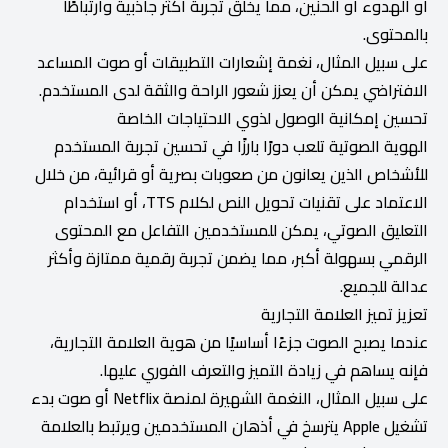
أو الهدوء أو الحنين، مما يخلق تجربة أكثر جاذبية وارتباطًا
بالمحتوى.
على سبيل المثال، نغمة إشعارات التطبيقات أو صوت المساعد
الافتراضي يمكن أن يعزز شعور الراحة والثقة لدى المستخدم.
تحسين إمكانية الوصول لذوي الاحتياجات الخاصة
الهوية الصوتية تلعب دورًا بارزًا في تحسين تجربة المستخدم
للأشخاص الذين يعانون من صعوبات بصرية أو قرائية، من خلال
الاعتماد على تقنيات تحويل النص لكلام TTS، أو استخدام
التعليق الصوتي، يمكن للمستخدمين التفاعل مع المحتوى
الرقمي بسهولة أكبر، مما يضمن تجربة رقمية ممتازة وأكثر
عدالة للجميع.
تعزيز تميز العلامة التجارية
عندما يصبح الصوت جزءًا أساسيًا من هوية العلامة التجارية،
فإنه يساهم في زيادة التميز والتعرف الفوري عليها.
على سبيل المثال، النغمة الشهيرة لمنصة Netflix أو صوت بدء
تشغيل Apple يترسخ في أذهان المستخدمين ويرتبط بالعلامة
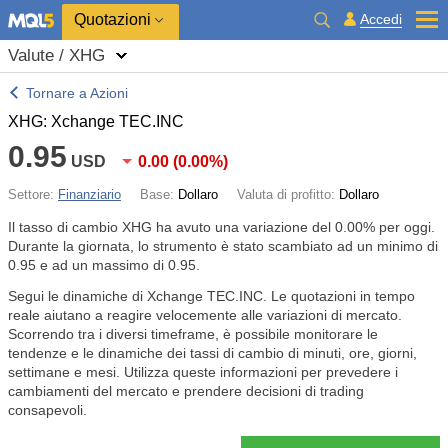
Quotazioni
Accedi
Valute / XHG
Tornare a Azioni
XHG: Xchange TEC.INC
0.95
USD
0.00
(
0.00%
)
Settore:
Finanziario
Base:
Dollaro
Valuta di profitto:
Dollaro
Il tasso di cambio XHG ha avuto una variazione del
0.00%
per oggi.
Durante la giornata, lo strumento è stato scambiato ad un minimo di
0.95 e ad un massimo di 0.95.
Segui le dinamiche di Xchange TEC.INC. Le quotazioni in tempo
reale aiutano a reagire velocemente alle variazioni di mercato.
Scorrendo tra i diversi timeframe, è possibile monitorare le
tendenze e le dinamiche dei tassi di cambio di minuti, ore, giorni,
settimane e mesi. Utilizza queste informazioni per prevedere i
cambiamenti del mercato e prendere decisioni di trading
consapevoli.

» **Exercise objective**
Every entry above is to be repeated word for word, with all pictures omitted.

» **Result of this exercise**
أو الهدوء أو الحنين، مما يخلق تجربة أكثر جاذبية وارتباطًا
بالمحتوى.
على سبيل المثال، نغمة إشعارات التطبيقات أو صوت المساعد
الافتراضي يمكن أن يعزز شعور الراحة والثقة لدى المستخدم.
تحسين إمكانية الوصول لذوي الاحتياجات الخاصة
الهوية الصوتية تلعب دورًا بارزًا في تحسين تجربة المستخدم
للأشخاص الذين يعانون من صعوبات بصرية أو قرائية، من خلال
الاعتماد على تقنيات تحويل النص لكلام TTS، أو استخدام
التعليق الصوتي، يمكن للمستخدمين التفاعل مع المحتوى
الرقمي بسهولة أكبر، مما يضمن تجربة رقمية ممتازة وأكثر
عدالة للجميع.
تعزيز تميز العلامة التجارية
عندما يصبح الصوت جزءًا أساسيًا من هوية العلامة التجارية،
فإنه يساهم في زيادة التميز والتعرف الفوري عليها.
على سبيل المثال، النغمة الشهيرة لمنصة Netflix أو صوت بدء
تشغيل Apple يترسخ في أذهان المستخدمين ويرتبط بالعلامة
Quotazioni
Accedi
Valute / XHG
Tornare a Azioni
XHG: Xchange TEC.INC
0.95
USD
0.00
(
0.00%
)
Settore:
Finanziario
Base:
Dollaro
Valuta di profitto:
Dollaro
Il tasso di cambio XHG ha avuto una variazione del
0.00%
per oggi.
Durante la giornata, lo strumento è stato scambiato ad un minimo di
0.95 e ad un massimo di 0.95.
Segui le dinamiche di Xchange TEC.INC. Le quotazioni in tempo
reale aiutano a reagire velocemente alle variazioni di mercato.
Scorrendo tra i diversi timeframe, è possibile monitorare le
tendenze e le dinamiche dei tassi di cambio di minuti, ore, giorni,
settimane e mesi. Utilizza queste informazioni per prevedere i
cambiamenti del mercato e prendere decisioni di trading
consapevoli.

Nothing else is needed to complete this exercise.